A necessidade de oitiva do representante judicial para concessão de liminar na ação civil pública e mandado de segurança coletivo

A necessidade de oitiva do representante judicial para concessão de liminar na ação civil pública e mandado de segurança coletivo

Aborda a necessidade de oitiva do representante judicial, prevista no artigo 2º da Lei n° 8.437, de 30 de junho de 1992, para concessão de liminar na ação civil pública e mandado de segurança coletivo.

Previsão legal

A Lei n°8.437, de 30 de junho de 1992 dispõe sobre a concessão de medidas liminares contra atos do poder público, tendo sido acrescentados dispositivos pela Medida Provisória n°2.180-35, de 24 de agosto de 2001.

O artigo 2º desta lei prevê que no mandado de segurança coletivo e na ação civil pública, a liminar será concedida, quando cabível, após a audiência do representante judicial da pessoa jurídica de direito público, que deverá se pronunciar no prazo de 72 (setenta e duas horas).

A questão tem ensejado questionamento da doutrina e em casos concretos quanto à viabilidade de concessão de liminar em casos extremos, cujo prejuízo não comporta a espera do prazo de 72 horas, como por exemplo em ações civis públicas movidas assegurar a proteção de um bem ambiental, tendo havido decisões judiciais favoráveis ao poder público no sentido da impossibilidade de concessão de liminar ‘inaudita altera pars’ em face do Estado.

No presente trabalho trazemos a colação entendimentos doutrinários e jurisprudenciais a respeito do tema.


2. O controle de concessão de medidas cautelares contra a Fazenda Pública - fundamentos

A concessão de medidas cautelares contra o poder público tem tratamento especial em razão do evidente interesse público e supremacia da atividade administrativa, que exige cautela nas decisões de âmbito coletivo.

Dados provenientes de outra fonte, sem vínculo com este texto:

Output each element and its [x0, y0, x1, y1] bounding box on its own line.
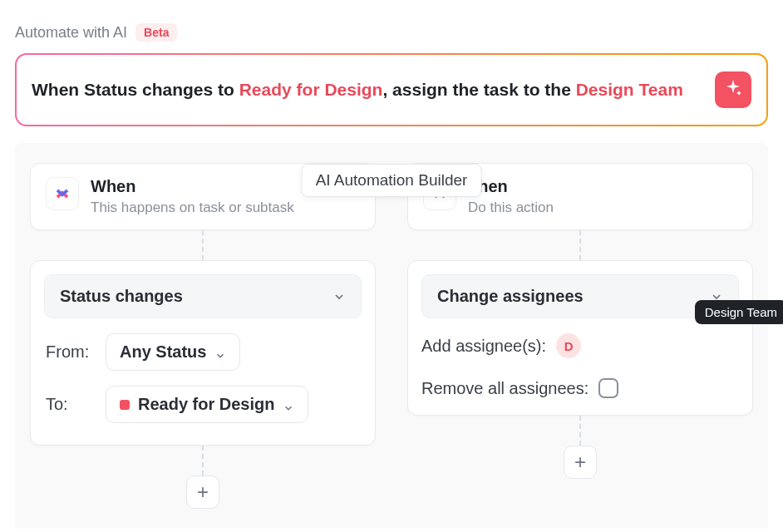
from-status-value: Any Status	[120, 342, 206, 362]
plus-icon: +	[197, 480, 209, 504]
page-title: Automate with AI	[15, 24, 127, 42]
prompt-prefix: When Status changes to	[32, 80, 239, 99]
chevron-down-icon	[332, 290, 346, 303]
builder-tooltip: AI Automation Builder	[302, 164, 482, 197]
connector-line	[579, 416, 581, 446]
connector-line	[202, 230, 204, 260]
header: Automate with AI Beta	[15, 23, 768, 42]
assignee-tooltip: Design Team	[695, 300, 783, 324]
add-assignee-label: Add assignee(s):	[421, 337, 546, 356]
from-status-dropdown[interactable]: Any Status	[106, 333, 240, 371]
prompt-text: When Status changes to Ready for Design,…	[32, 79, 683, 101]
plus-icon: +	[574, 451, 586, 474]
add-trigger-button[interactable]: +	[186, 475, 219, 509]
when-subtitle: This happens on task or subtask	[91, 200, 360, 216]
connector-line	[579, 230, 581, 260]
ai-prompt-input[interactable]: When Status changes to Ready for Design,…	[15, 53, 768, 126]
automation-builder: AI Automation Builder When This happens …	[15, 143, 768, 529]
action-type-dropdown[interactable]: Change assignees	[421, 274, 739, 318]
from-label: From:	[46, 342, 92, 362]
when-config-card: Status changes From: Any Status To: Read…	[30, 260, 376, 446]
add-assignee-row: Add assignee(s): D Design Team	[421, 333, 739, 358]
generate-button[interactable]	[715, 71, 751, 108]
clickup-logo-icon	[46, 177, 79, 210]
action-type-label: Change assignees	[437, 287, 584, 306]
remove-assignees-label: Remove all assignees:	[421, 379, 588, 398]
trigger-type-dropdown[interactable]: Status changes	[44, 274, 362, 318]
chevron-down-icon	[214, 347, 226, 358]
to-field-row: To: Ready for Design	[46, 386, 362, 423]
assignee-initial: D	[564, 339, 574, 353]
remove-assignees-row: Remove all assignees:	[421, 378, 739, 398]
add-action-button[interactable]: +	[564, 446, 597, 479]
then-title: Then	[468, 177, 737, 196]
then-column: Then Do this action Change assignees Add…	[407, 163, 753, 529]
assignee-avatar[interactable]: D	[556, 333, 581, 358]
status-color-dot	[120, 400, 130, 410]
when-column: When This happens on task or subtask Sta…	[30, 163, 376, 529]
chevron-down-icon	[283, 399, 294, 411]
from-field-row: From: Any Status	[46, 333, 362, 371]
sparkle-icon	[723, 78, 743, 101]
prompt-team-highlight: Design Team	[576, 80, 683, 99]
then-subtitle: Do this action	[468, 200, 737, 216]
to-label: To:	[46, 395, 92, 414]
prompt-status-highlight: Ready for Design	[239, 80, 383, 99]
beta-badge: Beta	[135, 23, 177, 42]
connector-line	[202, 446, 204, 475]
trigger-type-label: Status changes	[60, 287, 183, 306]
to-status-dropdown[interactable]: Ready for Design	[106, 386, 308, 423]
remove-assignees-checkbox[interactable]	[598, 378, 618, 398]
prompt-mid: , assign the task to the	[382, 80, 575, 99]
to-status-value: Ready for Design	[138, 395, 274, 414]
then-config-card: Change assignees Add assignee(s): D Desi…	[407, 260, 753, 416]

Além do sistema especial de execução a que está adstrita à administração pública, em razão da emissão de precatórios, consoante a disposição do artigo 100 da Constituição Federal.

Neste diapasão a lei impôs restrições a concessões de liminares ou outras medidas cautelares. A matéria é tratada pela Lei n°8.437, de 30 de junho de 1992, Lei n°5.021, de 09 de junho de 1966, Lei n°4.348, de 26 de junho de 1964 e Lei n°2770/56 [1].

Há casos específicos em que são restringidas a concessão de medidas cautelares como ações que visam a obtenção da liberação de mercadorias, bens ou coisas de qualquer espécie procedentes do estrangeiro (art.1º da Lei n°2.770/56); nas ações que objetivem pagamentos de vencimentos e vantagens pecuniárias a servidor (art.1º,§º da Lei n°5021/66), bem como a reclassificação ou equiparação de servidores públicos, ou concessão de aumento ou extensão de vantagens (art.5º da Lei n°4.348/64); medida liminar que defira compensação de créditos tributários e quando esgote no todo ou em parte objeto da ação.

Ressalta-se a impossibilidade de concessão de medida liminar contra atos do poder público no procedimento cautelar ou em quaisquer outras ações de caráter cautelar ou preventiva, toda vez que providência semelhante não puder ser concedida em mandado de segurança, em virtude de vedação legal.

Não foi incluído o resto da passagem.